Bovine Functional Genomics Laboratory, ANRI, USDA-ARS, Beltsville, Maryland 20705, USA.
BMC Genomics. 2011 Feb 23;12:127. doi: 10.1186/1471-2164-12-127.
Copy number variation (CNV) represents another important source of genetic variation complementary to single nucleotide polymorphism (SNP). High-density SNP array data have been routinely used to detect human CNVs, many of which have significant functional effects on gene expression and human diseases. In the dairy industry, a large quantity of SNP genotyping results are becoming available and can be used for CNV discovery to understand and accelerate genetic improvement for complex traits.
We performed a systematic analysis of CNV using the Bovine HapMap SNP genotyping data, including 539 animals of 21 modern cattle breeds and 6 outgroups. After correcting genomic waves and considering the pedigree information, we identified 682 candidate CNV regions, which represent 139.8 megabases (4.60%) of the genome. Selected CNVs were further experimentally validated and we found that copy number "gain" CNVs were predominantly clustered in tandem rather than existing as interspersed duplications. Many CNV regions (56%) overlap with cattle genes (1,263), which are significantly enriched for immunity, lactation, reproduction and rumination. The overlap of this new dataset and other published CNV studies was less than 40%; however, our discovery of large, high frequency (> 5% of animals surveyed) CNV regions showed 90% agreement with other studies. These results highlight the differences and commonalities between technical platforms.

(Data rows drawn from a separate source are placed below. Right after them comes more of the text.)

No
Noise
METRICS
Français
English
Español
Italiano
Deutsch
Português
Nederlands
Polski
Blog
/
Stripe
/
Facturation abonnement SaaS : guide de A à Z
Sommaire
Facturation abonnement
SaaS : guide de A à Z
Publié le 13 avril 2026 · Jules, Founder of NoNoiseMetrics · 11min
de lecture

We present a comprehensive genomic analysis of cattle CNVs derived from SNP data which will be a valuable genomic variation resource. Combined with SNP detection assays, gene-containing CNV regions may help identify genes undergoing artificial selection in domesticated animals.
拷贝数变异(CNV)是遗传变异的另一个重要来源,与单核苷酸多态性(SNP)互补。高密度 SNP 芯片数据已被常规用于检测人类 CNV,其中许多对基因表达和人类疾病具有显著的功能影响。在乳品行业,大量的 SNP 基因分型结果正在变得可用,并且可用于 CNV 发现,以了解和加速复杂性状的遗传改良。

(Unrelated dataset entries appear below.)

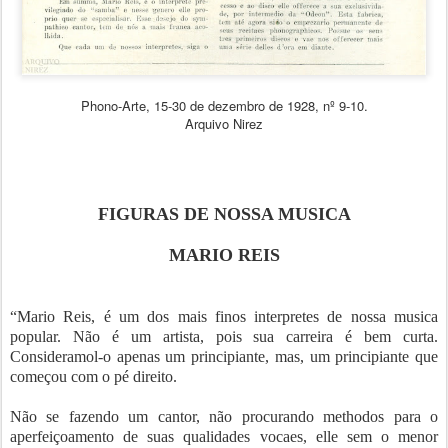
Phono-Arte, 15-30 de dezembro de 1928, nº 9-10.
Arquivo Nirez
FIGURAS DE NOSSA MUSICA
MARIO REIS
“Mario Reis, é um dos mais finos interpretes de nossa musica
popular. Não é um artista, pois sua carreira é bem curta.
Consideramol-o apenas um principiante, mas, um principiante que
começou com o pé direito.
Não se fazendo um cantor, não procurando methodos para o
aperfeiçoamento de suas qualidades vocaes, elle sem o menor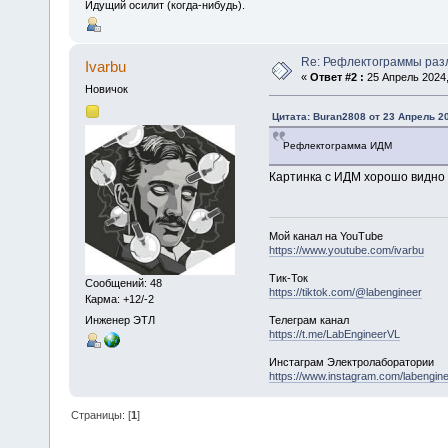
Идущий осилит (когда-нибудь).
Re: Рефлектограммы раз
Ivarbu
«
Ответ #2 :
25 Апрель 2024,
Новичок
Цитата: Buran2808 от 23 Апрель 20
Рефлектограмма ИДМ
Картинка с ИДМ хорошо видно
Мой канал на YouTube
https://www.youtube.com/ivarbu
Тик-Ток
Сообщений: 48
https://tiktok.com/@labengineer
Карма: +12/-2
Инженер ЭТЛ
Телеграм канал
https://t.me/LabEngineerVL
Инстаграм Электролаборатории
https://www.instagram.com/labengine
Страницы: [
1
]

我们使用 Bovine HapMap SNP 基因分型数据进行了 CNV 的系统分析,包括 21 个现代牛品种的 539 个动物和 6 个外群。在纠正基因组波动并考虑系谱信息后,我们鉴定了 682 个候选 CNV 区域,代表基因组的 139.8 兆碱基(4.60%)。选择的 CNV 进一步进行了实验验证,我们发现拷贝数“获得”CNV 主要是串联聚集的,而不是作为分散的重复存在。许多 CNV 区域(56%)与牛基因(1,263 个)重叠,这些基因在免疫、泌乳、繁殖和反刍方面显著富集。这个新数据集与其他已发表的 CNV 研究的重叠不到 40%;然而,我们发现的大的、高频(调查动物的>5%)CNV 区域与其他研究有 90%的一致性。这些结果突出了技术平台之间的差异和共同点。
我们提出了一个基于 SNP 数据的牛 CNV 的全面基因组分析,这将是一个有价值的基因组变异资源。与 SNP 检测分析相结合,含有基因的 CNV 区域可能有助于识别在驯化动物中经历人工选择的基因。